Imagine if you collected data on a customer who logged in twice in a week to look at a new microwave, but he did not buy. You can ensure that the next time your customer logs in this microwave is on display in a sidebar or other area, so as to remind him he needs the product. Or, you can send this customer a marketing email offering him free shipping or a slight discount on the microwave.
An SQL database allows you to build a customer profile, which will improve your sales because it allows you to strategically advertise to your customer the products and services you already know they need. And, most of this is automated, which means you won’t be wasting manpower.

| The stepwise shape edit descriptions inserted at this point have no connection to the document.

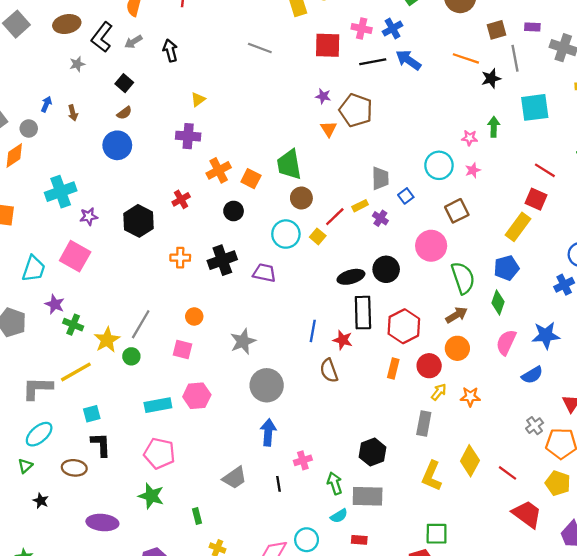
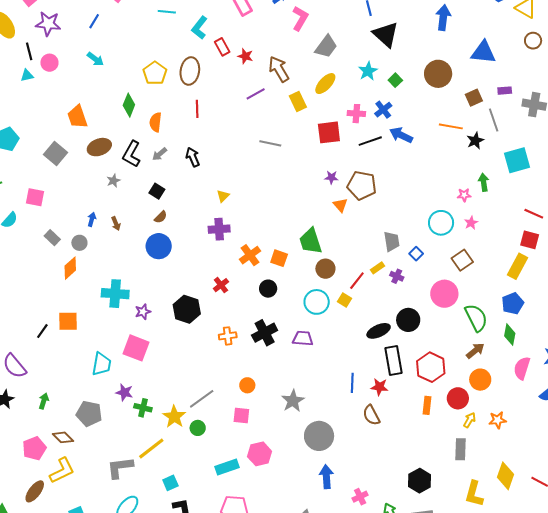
cyan cross: (61, 192) -> (115, 294), turned 32
gray line: (141, 324) -> (202, 399), turned 32

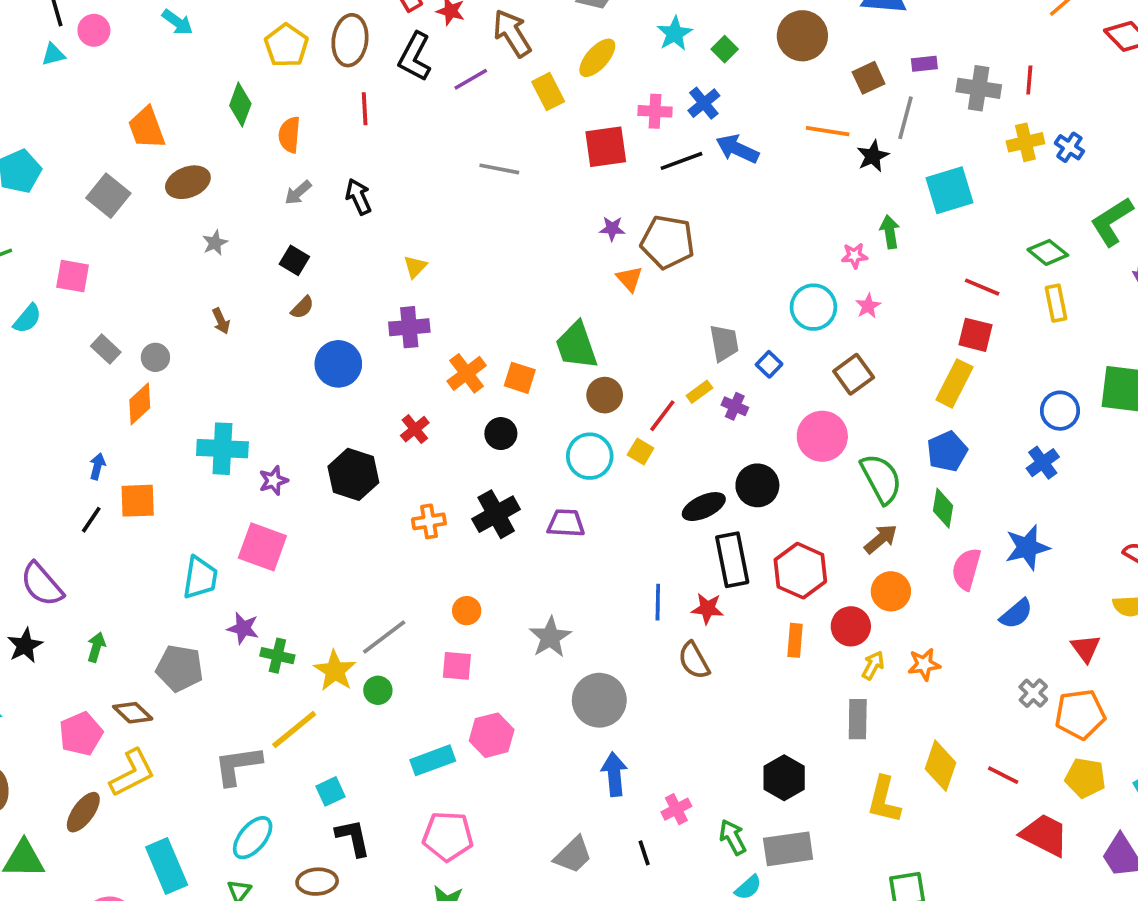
gray line: (494, 120) -> (905, 118), turned 35
black L-shape: (132, 154) -> (415, 57), moved
blue arrow: (92, 219) -> (97, 466), moved
blue circle: (159, 246) -> (338, 364), moved

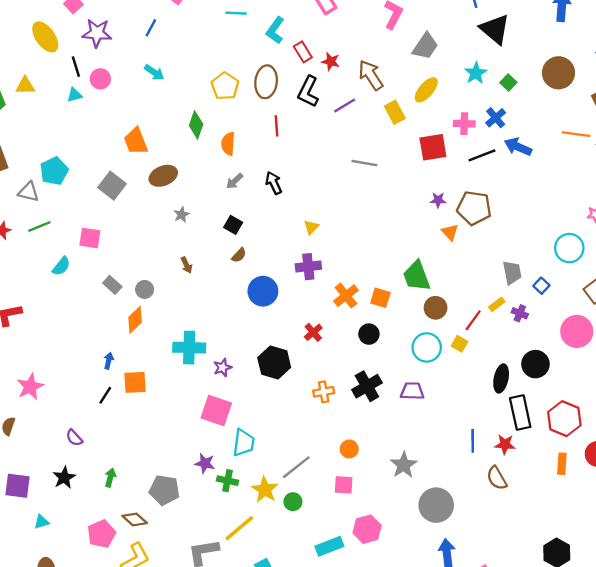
black ellipse: (704, 507) -> (501, 378), turned -52
cyan trapezoid: (200, 578) -> (244, 443), moved
purple semicircle: (42, 584) -> (74, 438), size x0.6

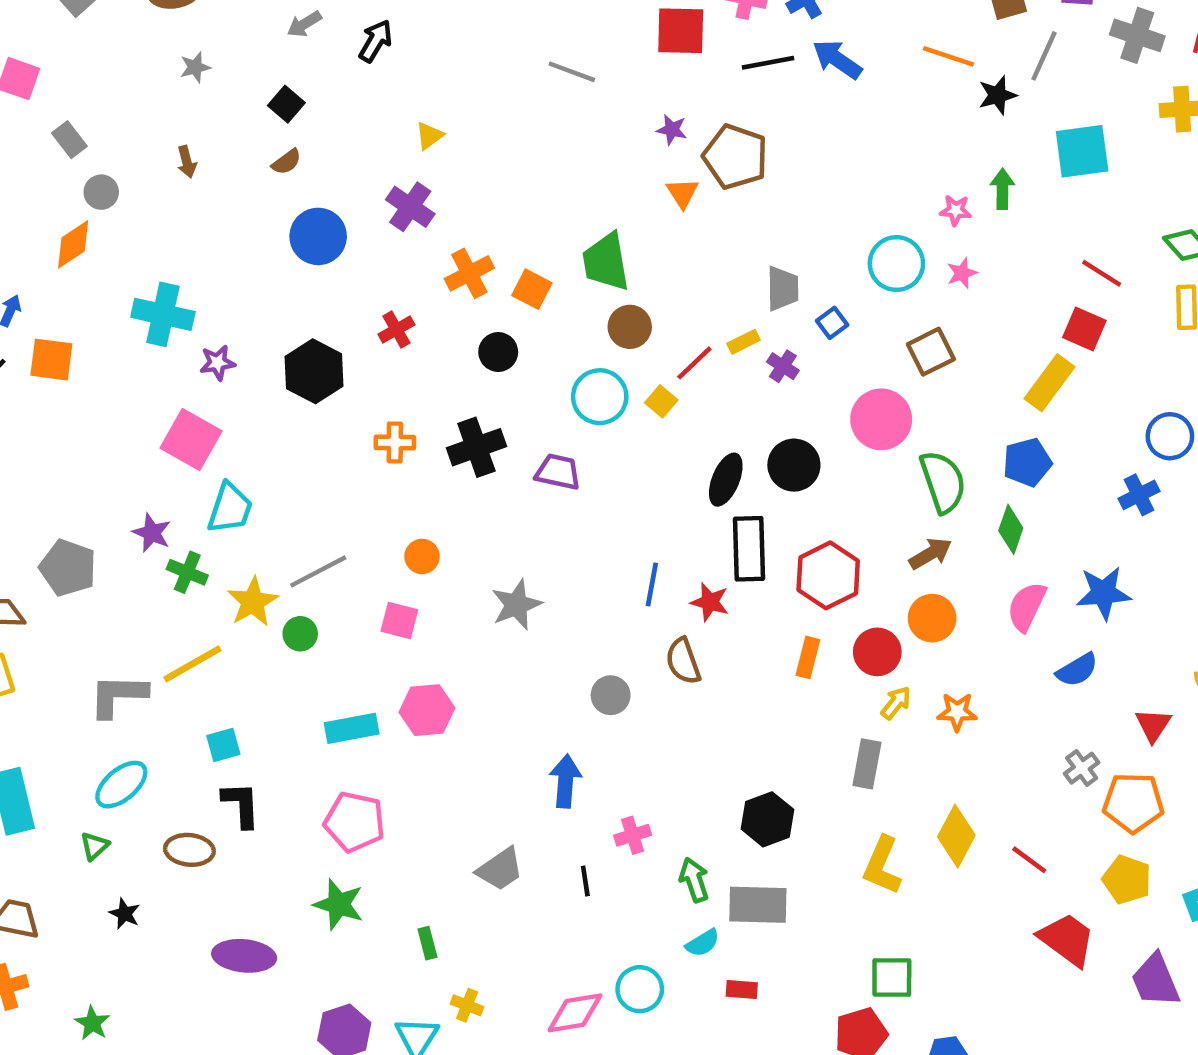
gray line: (364, 163) -> (572, 72), moved
black arrow: (274, 183) -> (376, 41), turned 45
purple cross: (308, 267) -> (410, 207), turned 30
gray rectangle: (112, 285) -> (69, 140), moved
gray circle: (436, 505) -> (611, 695), moved, size x0.6

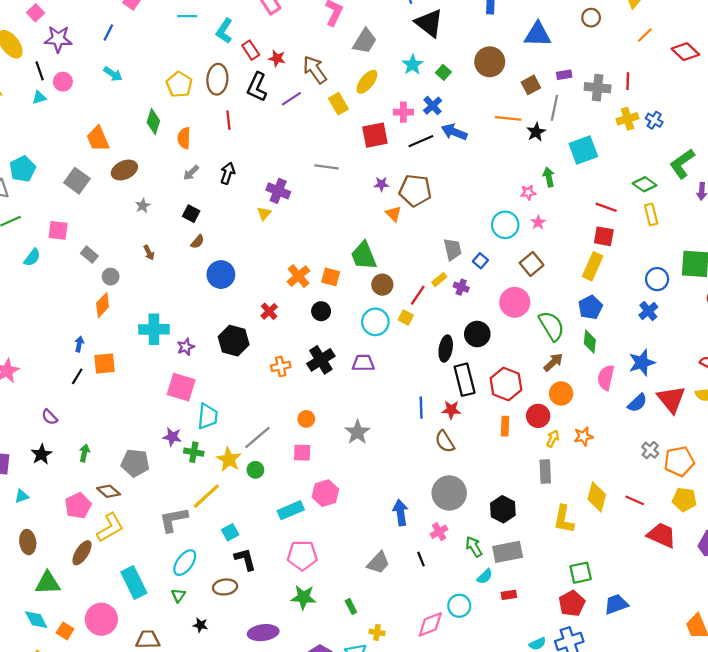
purple cross: (410, 207) -> (278, 191), moved
gray circle: (611, 695) -> (449, 493), moved, size x1.8
red triangle: (1153, 725) -> (671, 399), moved, size x1.6

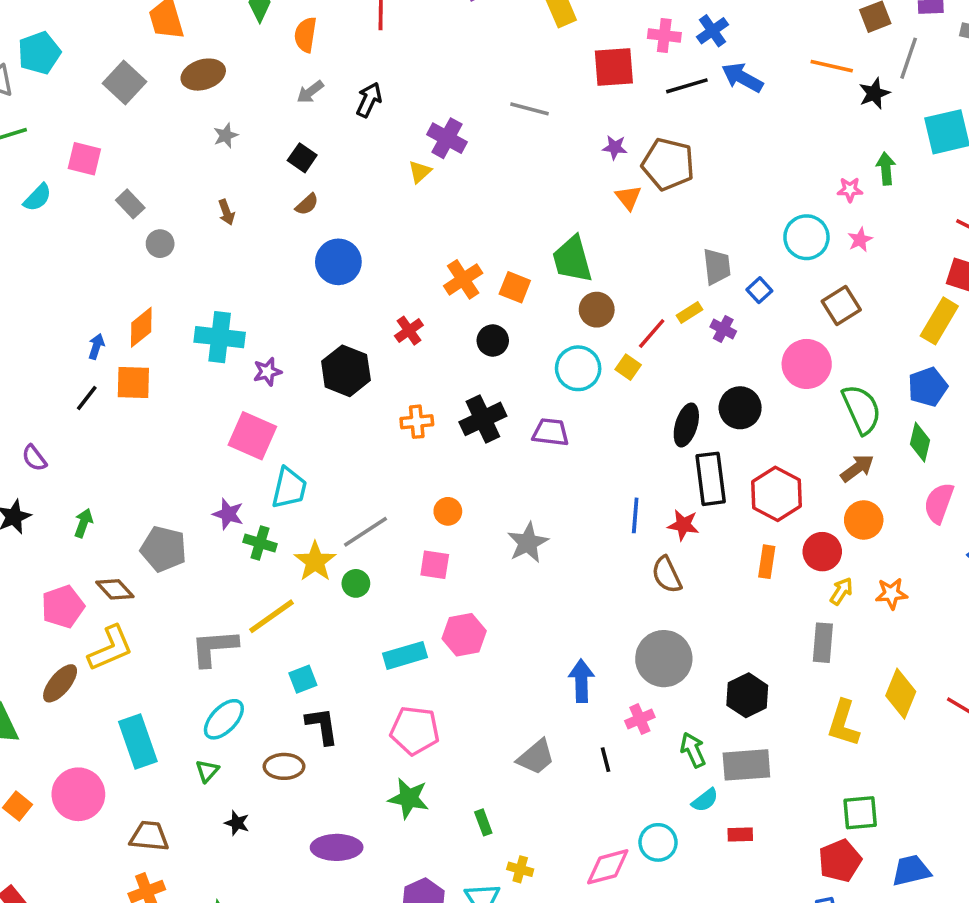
orange diamond: (103, 305) -> (141, 327), moved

Here’s a sampling of some of the data SQL stores:
- bookkeeping information
- company reports
- pricing structures
- calendar of events
- networking contacts
How Businesses can Avoid Damage to Databases
One of the risks associated with databases is site crashes, which can be devastating to small businesses. Although not all crashes can be avoided, there are some proactive steps you can take to mitigate the risk of database loss by reducing your risk of site outages. The Washington Post recommends that you enter into a contractual agreement with your infrastructure partners, which includes service-level commitments, such as uptime guarantees and disaster recovery. This is going to provide the server provider with some incentive to take special care of your systems.
Because some disasters cannot be avoided, it’s essential that you have a plan in place to recover your systems. Contact a third-party SQL data recovery company to assist with this. If you’ve backed up your data to the cloud, then you can begin to recover it using this back-up; if you haven’t, well a good SQL recovery team may be able to sort it out for you; or, at the very least, recover some of the data which was lost. Although NoSQL is on-trend to help address infrastructure concerns, SQL is still the best method for collecting certain pieces of data and it’s one of the most recognizable and easily recovered databases, so you may want to hold off on eliminating it.
Finally, it may be a good idea to avoid a shared server. A dedicated server is more expensive, but there’s less chance of server overload. You need to be able to handle both regular site traffic and mobile traffic, so make sure your mobile-friendly site has the same crash provisions that your regular site does. Remember, even though databases are at-risk, the pros of having one outweigh the cons. If you participate in daily back-ups, you’ll be protected in the event of a disaster.